Just before 9 PM last night Afghanistan war veteran Micah Johnson went on a shooting rampage and killed 5 police officers.
Before Johnson was killed with a bomb of some sort that police sent in to do the job, he complained about the Black Lives Matter movement, and that he wanted to kill white people, especially police officers.
There are three more people being detained and this story will unfold a lot more.
The corporate media loves stories like this because it keeps people glued to the TV…and the 3 to 4 minutes of commercials that come up four times an hour or so.
It’s high ratings and large corporations can sell more stuff that Americans don’t really need, but have been led to believe they want.
Media circus is often the term we use, and for our corporate media – why don’t we just call them paparazzi? – this is the money time.
Makes a lot of people sick.
Oh, I’m sure we’ll blame guns for this, maybe race relations.
To me the answer is clear – poverty.
We have poverty of the soul and poverty in our economy.
People feel worthless and hopeless and the mind-numbing and virtually useless jobs and professions aren’t making them feel better, or valuable to society.
What’s especially bad is that we continually wage war across the globe, creating more and more veterans that we promise we’ll take care of but then never do.
They come home to a country that doesn’t care about them, struggle with emotional issues, and have trouble finding and keeping jobs.
I really don’t know how the situation between our returning Afghan veterans is any different than it was for our returning Vietnam veterans except instead of getting spit on at the airport there might be an old lady waiting to hug you.
Other than that, we don’t care.
I bet this man Micah Johnson didn’t really feel like his country cared about him, even though he’d fought for it.
He’s black and it seems to me that he was probably affected by these two terrible police killings in Minnesota and Louisiana this week.
LK had some good comments on ID today and I think he’s right on many points.
“It’s not OK for cops to murder innocent people,” he says. “Now, the people are fighting back.
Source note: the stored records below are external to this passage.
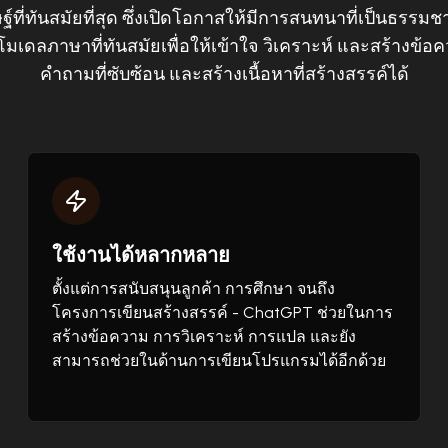
ฐ์ที่ทันสมัยที่สุด ซึ่งเปิดโอกาสให้มีการสนทนาที่เป็นธรรม
โมเดลภาษาที่ทันสมัยเพื่อให้เข้าใจ วิเคราะห์ และสร้างข
คำถามที่ซับซ้อน และสร้างเนื้อหาที่สร้างสรรค์ได้
ใช้งานได้หลากหลาย
ตั้งแต่การสนับสนุนลูกค้า การศึกษา จนถึง
โครงการเขียนสร้างสรรค์ - ChatGPT ช่วยในการ
สร้างข้อความ การวิเคราะห์ การแปล และยัง
สามารถช่วยในด้านการเขียนโปรแกรมได้อีกด้วย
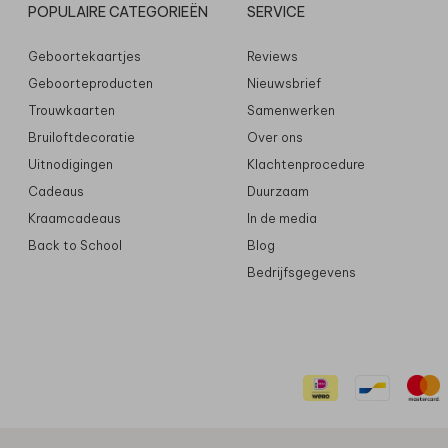
POPULAIRE CATEGORIEËN
SERVICE
Geboortekaartjes
Reviews
Geboorteproducten
Nieuwsbrief
Trouwkaarten
Samenwerken
Bruiloftdecoratie
Over ons
Uitnodigingen
Klachtenprocedure
Cadeaus
Duurzaam
Kraamcadeaus
In de media
Back to School
Blog
Bedrijfsgegevens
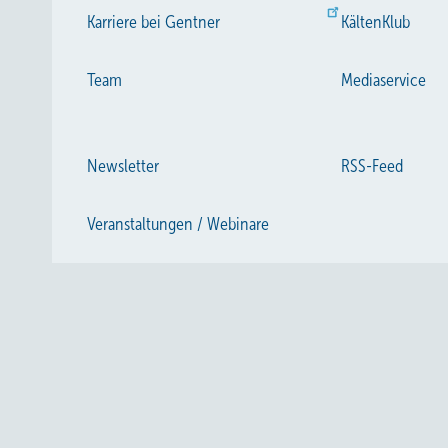
Karriere bei Gentner
KältenKlub
Team
Mediaservice
Newsletter
RSS-Feed
Veranstaltungen / Webinare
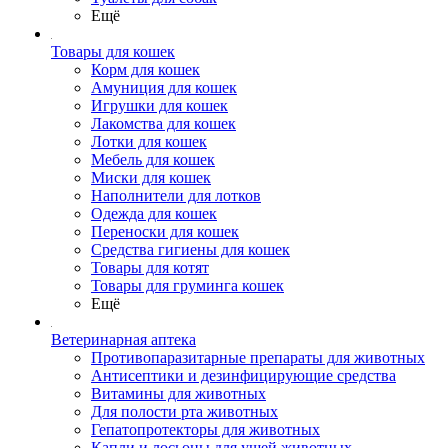
Ещё
Товары для кошек
Корм для кошек
Амуниция для кошек
Игрушки для кошек
Лакомства для кошек
Лотки для кошек
Мебель для кошек
Миски для кошек
Наполнители для лотков
Одежда для кошек
Переноски для кошек
Средства гигиены для кошек
Товары для котят
Товары для груминга кошек
Ещё
Ветеринарная аптека
Противопаразитарные препараты для животных
Антисептики и дезинфицирующие средства
Витамины для животных
Для полости рта животных
Гепатопротекторы для животных
Капли и лосьоны для ушей животных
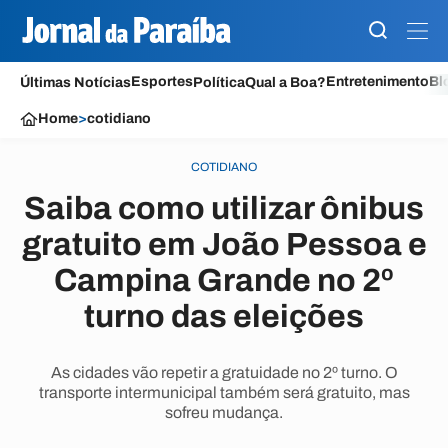
Esportes
Entretenimento
Bl
Últimas Notícias
Política
Qual a Boa?
Home
>
cotidiano
COTIDIANO
Saiba como utilizar ônibus
gratuito em João Pessoa e
Campina Grande no 2º
turno das eleições
As cidades vão repetir a gratuidade no 2º turno. O
transporte intermunicipal também será gratuito, mas
sofreu mudança.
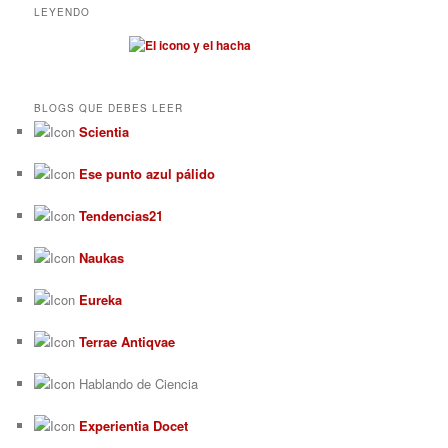
LEYENDO
BLOGS QUE DEBES LEER
Scientia
Ese punto azul pálido
Tendencias21
Naukas
Eureka
Terrae Antiqvae
Hablando de Ciencia
Experientia Docet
The cops should have policed their own before we got to this point. The result? Dallas.”
Pretty harsh words, but there’s some truth in there.
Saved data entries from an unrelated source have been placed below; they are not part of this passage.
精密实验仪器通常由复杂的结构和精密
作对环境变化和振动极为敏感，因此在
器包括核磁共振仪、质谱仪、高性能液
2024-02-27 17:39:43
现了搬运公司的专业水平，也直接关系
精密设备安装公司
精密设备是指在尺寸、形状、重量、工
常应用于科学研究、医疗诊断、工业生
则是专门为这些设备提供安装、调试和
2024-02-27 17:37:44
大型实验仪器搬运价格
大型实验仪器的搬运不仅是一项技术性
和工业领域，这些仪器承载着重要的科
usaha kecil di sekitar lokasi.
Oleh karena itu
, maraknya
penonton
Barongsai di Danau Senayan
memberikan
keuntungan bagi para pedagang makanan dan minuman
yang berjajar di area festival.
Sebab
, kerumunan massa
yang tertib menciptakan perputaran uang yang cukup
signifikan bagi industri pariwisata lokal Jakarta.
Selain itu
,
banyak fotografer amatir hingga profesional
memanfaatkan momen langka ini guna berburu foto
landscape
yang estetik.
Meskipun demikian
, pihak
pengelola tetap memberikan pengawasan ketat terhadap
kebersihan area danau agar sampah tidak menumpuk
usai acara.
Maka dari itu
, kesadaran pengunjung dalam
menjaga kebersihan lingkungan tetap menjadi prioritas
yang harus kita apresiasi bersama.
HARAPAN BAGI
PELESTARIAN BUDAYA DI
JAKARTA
Later on he says that our current system is set up to identify and fine people so we can take money they don’t have.
I believe there’s some truth in that.
We have a nation of poor souls out there and they’re not feeling part of this country anymore, if they ever did feel that way.
We could talk about the incredibly unequal distribution of wealth in this country, the low and stagnant wages, or how much our politicians are paid on top of what they take from corporations on the side and during ‘election time’…which is year-round.
It’s sad, sad this emptiness in our souls. It’s destroying this country and I fully expect we’ll bicker about the issues that don’t matter over the next few days and week, not the issues that do.
I’ll leave you with this quote from the Bible’s Book of Malachi. It’s a good one, written by an unknown person sometime between 500 and 450 BC.
He had a high regard for the well-off priestly caste of society, though he didn’t much like it when they began to think better of themselves than those they were supposed to look after.
Here it is, from Malachi 1,2:
“And now, O priests, this command is for you. If you will not listen, if you will not lay it to heard to give glory to my name, says the Lord of hosts, then I will send the curse on you and I will curse your blessings; indeed I have already cursed them, because you do not lay it to heart. I will rebuke your offspring, and spread dung on your faces, the dung of your offerings, and I will put you out of my presence.”